Professionally he's struggling to come up with a sales idea that will please
both his boss (Shelley Berman) – whose own dismal ideas include giving away
free plastic sporrans – and their client (Jack Watson), a no-nonsense Scot.
Privately he's having to deal with his wife Liz (Judy Cornwell) joining a
‘Clean Up TV’ crusade presided over by the local Vicar (Dinsdale Landen). The
Vicar happens to have lascivious designs
on Liz, and their kleptomaniac son (Garry Miller) who, spurred by a TV play
entitled ‘The Fetish’, has developed hobbies that include purloining the
panties of the family’s string of au pairs (among them Julie Ege), which he squirrels
away between the pages of his stamp album.
Every Home Should
Have One
was produced by Ned Sherrin (also producer on such big screen rib-ticklers as The Virgin Soldiers and Frankie Howerd's
ribald Up trilogy) and directed by
Jim Clark (who two years on helmed Rentadick
– also produced by Sherrin and featuring Ege – but was better known for his
skills in the editing room; he scooped the Oscar for his work on The Killing Fields and brought his
expertise to The Mission, Charade, Agatha, Marathon Man and
Brosnan Bond thriller The World is Not
Enough, to name but a few).
Feldman's
garish couture might have dated the film a shade, but there’s still a lot of
fun to be found here, the plenteous smiles – it seldom evokes belly laughs –
proportionate, I’d suggest, to how much you like Feldman. He certainly had a Marmite
effect on audiences. For this writer's money, regardless of the fine assembly
of players backing him up (beyond those already namechecked there are terrific
turns from Francis de la Tour, Penelope Keith, Patrick Cargill, and an
uncredited Alan Bennett), Feldman is the crazy-glue who holds the movie
together. He effortlessly steals the show, at his most amusing in a clutch of Billy Liar-esque fantasy sequences which
pitch him into a horror film (as a voracious vampire), a black-and-white silent
movie, a sepia-tinted peepshow loop, a Swedish arthouse film and a zany
animation (graphics courtesy of Richard Williams, later-to-be titles animator
on several Pink Panther movies and
animation director on Who Framed Roger
Rabbit).
Network's
Blu-Ray release comes highly recommended, delivering a colourful 1.66:1
presentation of the film with nary a trace of grain, its picture so clean that your eye is frequently
distracted by faddish 70s set dressing (such as the toy Captain Scarlet vehicle on the sideboard in the Brown household)
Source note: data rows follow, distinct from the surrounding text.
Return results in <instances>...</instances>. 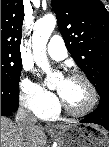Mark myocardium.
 <instances>
[{
  "instance_id": "myocardium-1",
  "label": "myocardium",
  "mask_w": 109,
  "mask_h": 147,
  "mask_svg": "<svg viewBox=\"0 0 109 147\" xmlns=\"http://www.w3.org/2000/svg\"><path fill=\"white\" fill-rule=\"evenodd\" d=\"M67 78L68 79H80L84 81L91 91L92 100H91L90 105L87 108L83 110H74L66 103L65 99L59 94V108L64 110L67 114L72 115V116H84V115L91 113L98 103V92H97L96 87L92 83V81L86 75L81 74V73H72Z\"/></svg>"
}]
</instances>
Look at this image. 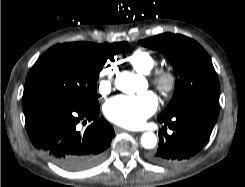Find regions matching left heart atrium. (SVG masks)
Masks as SVG:
<instances>
[{"label": "left heart atrium", "instance_id": "obj_1", "mask_svg": "<svg viewBox=\"0 0 245 187\" xmlns=\"http://www.w3.org/2000/svg\"><path fill=\"white\" fill-rule=\"evenodd\" d=\"M157 107L156 95L148 91L136 96H115L106 102L103 111L111 122L127 128H136L141 126Z\"/></svg>", "mask_w": 245, "mask_h": 187}]
</instances>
and minutiae like the nicotine stains on Feldman's fingers. The bonus materials
comprise an image gallery (which collects together a selection of lobby cards
and poster art), a trailer, a sans-subtitles replay of the Feldman/Ege arthouse
movie sketch and some original release promotional material in PDF format. Also
available on standard definition DVD.